Just as the West depends on Russian energy, Russia also depends on Western technology.

"Modest results": Putin openly criticizes arms holding Rostech

Just as the West depends on Russian energy, Russia also depends on Western technology. Rostech should actually create a completely Russian solution for 5G mobile communications by 2024. But the lack of speed enrages the Kremlin chief.

Russian President Vladimir Putin has criticized the armaments holding company Rostech, led by his longtime confidant Sergey Chemezov, for the lack of speed in building up the digital economy. "Modest are the results in directions for which Rostech is responsible," Putin said during a televised government session on strategic development. Among other things, the development of the fifth-generation Internet and microelectronics failed, the Kremlin chief complained.

The Russian government signed a contract with Rostech in 2021 to develop fifth-generation mobile communications. With a budget of 43 billion rubles (700 million euros), of which the government took over half, a completely Russian solution for a 5G network should be built by 2024. For the development of its own microelectronics production, Rostech had even requested 800 billion rubles (more than 13 billion euros) in investments by 2024.

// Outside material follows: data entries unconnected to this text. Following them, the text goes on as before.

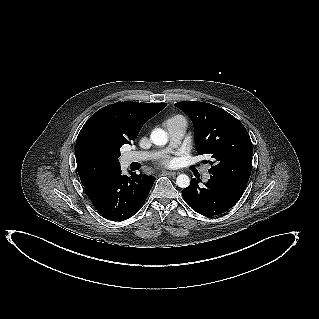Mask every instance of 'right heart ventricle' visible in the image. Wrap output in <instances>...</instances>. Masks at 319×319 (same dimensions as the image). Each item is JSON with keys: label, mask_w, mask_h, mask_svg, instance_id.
I'll return each mask as SVG.
<instances>
[{"label": "right heart ventricle", "mask_w": 319, "mask_h": 319, "mask_svg": "<svg viewBox=\"0 0 319 319\" xmlns=\"http://www.w3.org/2000/svg\"><path fill=\"white\" fill-rule=\"evenodd\" d=\"M173 119L183 120V118H182V117H175V118H172V119H170V120H173ZM183 121H184V120H183Z\"/></svg>", "instance_id": "obj_1"}]
</instances>
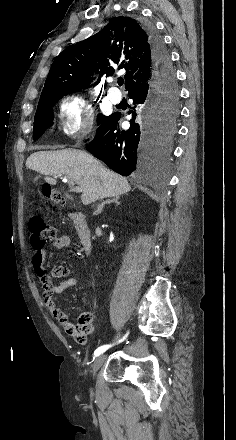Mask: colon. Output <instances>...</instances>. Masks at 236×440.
I'll return each mask as SVG.
<instances>
[{
	"label": "colon",
	"mask_w": 236,
	"mask_h": 440,
	"mask_svg": "<svg viewBox=\"0 0 236 440\" xmlns=\"http://www.w3.org/2000/svg\"><path fill=\"white\" fill-rule=\"evenodd\" d=\"M42 193L47 198H58V194L53 192L49 186H43ZM30 244L34 249H41L44 245L55 238V228L48 224L44 218L38 214H33L28 224Z\"/></svg>",
	"instance_id": "5ec220e1"
}]
</instances>
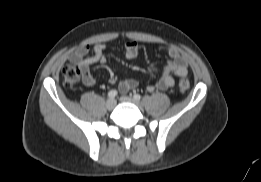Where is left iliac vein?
<instances>
[{"label": "left iliac vein", "instance_id": "1", "mask_svg": "<svg viewBox=\"0 0 261 182\" xmlns=\"http://www.w3.org/2000/svg\"><path fill=\"white\" fill-rule=\"evenodd\" d=\"M120 101L121 102H124V103H132L138 107H141V104L139 101L135 100L134 98L132 97H129V96H121L120 97Z\"/></svg>", "mask_w": 261, "mask_h": 182}]
</instances>
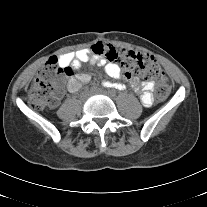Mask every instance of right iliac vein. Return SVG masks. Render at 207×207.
Wrapping results in <instances>:
<instances>
[{"instance_id": "obj_1", "label": "right iliac vein", "mask_w": 207, "mask_h": 207, "mask_svg": "<svg viewBox=\"0 0 207 207\" xmlns=\"http://www.w3.org/2000/svg\"><path fill=\"white\" fill-rule=\"evenodd\" d=\"M92 90H96V89H92ZM85 98H86V95L83 94V95L81 96V100H85Z\"/></svg>"}]
</instances>
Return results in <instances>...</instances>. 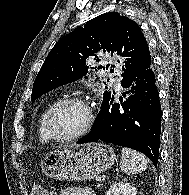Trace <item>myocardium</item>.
<instances>
[{"instance_id":"myocardium-1","label":"myocardium","mask_w":189,"mask_h":195,"mask_svg":"<svg viewBox=\"0 0 189 195\" xmlns=\"http://www.w3.org/2000/svg\"><path fill=\"white\" fill-rule=\"evenodd\" d=\"M72 103L81 105L82 107L85 108V110L87 112L86 123H85L84 127L79 132H77L73 135H69V136H60V135L56 134V132L53 129V126H52L53 117L59 108H61L62 106L66 105V104H72ZM94 121H95V113H94V110H93L91 104L86 99H84L82 97L71 96V97H66V98H63V99L56 101L50 107V109L48 110L46 117H45V129H46L48 136L51 138V140H54L57 142H71V141H74V140L79 139V138L83 137L84 135H86L90 131Z\"/></svg>"}]
</instances>
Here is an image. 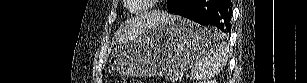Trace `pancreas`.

Putin has now asked the government to appoint a deputy prime minister to control the development of key technologies. The opposition has been complaining about high levels of corruption in Russia's state-owned companies for years. In the past, however, Putin has avoided concrete criticism of corporations that report to his personal confidants.

Putin and Chemesov know each other from their days as agents in the GDR. Chemezov has headed Rostech since 2007 and is thus also responsible for the production of new weapons, which experts say have been used to a far lesser extent in the Ukraine war than previously assumed.